Furthermore, all three approaches deliver universal coverage while costing much less per person than the U.S. system.
So we know that we can do much better. Not only is the path to a better healthcare system well trodden, three different paths are well trodden,
But can we go down one of those paths? The next post in this series will look at what makes universal health coverage work, and the possibilities for U.S. reform.

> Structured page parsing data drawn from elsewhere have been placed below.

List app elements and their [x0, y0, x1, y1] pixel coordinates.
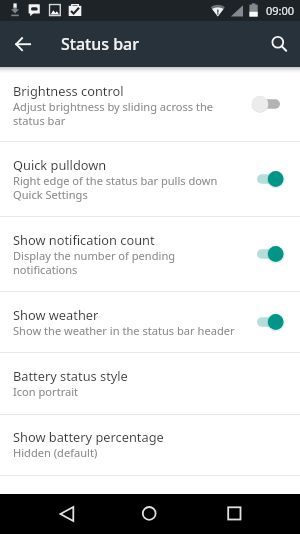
button[interactable]: Show notification count	[244, 217, 300, 291]
staticText: Show notification count	[13, 231, 155, 248]
staticText: Show weather	[13, 306, 99, 323]
staticText: Battery status style	[13, 367, 128, 384]
button[interactable]: Brightness control	[0, 67, 300, 141]
button[interactable]: Brightness control	[244, 67, 300, 141]
button[interactable]: Home	[130, 494, 170, 534]
button[interactable]: Recent apps	[215, 494, 255, 534]
button[interactable]: Navigate up	[0, 21, 46, 67]
button[interactable]: Quick pulldown	[244, 142, 300, 216]
staticText: Quick pulldown	[13, 156, 107, 173]
staticText: Status bar	[61, 33, 140, 55]
button[interactable]: Battery status style	[0, 353, 300, 414]
staticText: Show the weather in the status bar heade…	[13, 323, 235, 338]
staticText: Show battery percentage	[13, 428, 164, 445]
button[interactable]: Search	[254, 21, 300, 67]
button[interactable]: Show weather	[244, 292, 300, 352]
button[interactable]: Back	[45, 494, 85, 534]
staticText: Icon portrait	[13, 384, 79, 399]
button[interactable]: Quick pulldown	[0, 142, 300, 216]
staticText: Hidden (default)	[13, 445, 98, 460]
staticText: Adjust brightness by sliding across the …	[13, 99, 242, 129]
button[interactable]: Show weather	[0, 292, 300, 352]
staticText: 09:00	[266, 3, 295, 18]
button[interactable]: Show notification count	[0, 217, 300, 291]
staticText: Brightness control	[13, 82, 124, 99]
button[interactable]: Show battery percentage	[0, 415, 300, 475]
staticText: Right edge of the status bar pulls down …	[13, 173, 242, 203]
staticText: Display the number of pending notificati…	[13, 248, 242, 278]
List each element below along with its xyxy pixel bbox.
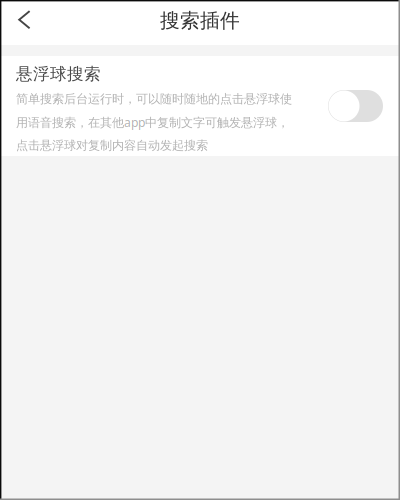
staticText: 悬浮球搜索 bbox=[16, 64, 101, 84]
staticText: 搜索插件 bbox=[160, 8, 240, 33]
button[interactable]: 悬浮球搜索 bbox=[328, 90, 383, 122]
staticText: 简单搜索后台运行时，可以随时随地的点击悬浮球使用语音搜索，在其他app中复制文字… bbox=[16, 91, 292, 153]
button[interactable]: Back bbox=[0, 0, 48, 45]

As a retired small town family doctor, I must add an observation. At one time, say 50 years ago, nearly all doctors had their own private practices. There was pretty much universal physician distaste for being "employed" by the government. Today, hardly any doctors own their own practice. There are a few older doctors hanging on, and there are younger doctors who have jumped off the "hamster wheel" to a concierge practice. But most are now employed by systems, or worse, by private equity, and are not happy about it. Their professionalism is compromised. And thus, today, I would wager that most would prefer to be employed as they are in the VA, by an accountable public governmental entity. I speak from my experience and impression, but not from statistics that I can quote. My personal advocacy is a single payer government system. The British system is great and was so until Thatcherized. Therein is the greatest danger--right wing politicians who cut funding to a level of inadequacy. But then, right wing politicians are the greatest danger for nearly every good thing I can think of.
Never underestimate racism as a factor in the current broken system. The way we are going, health care will be available only to white morbidly rich people.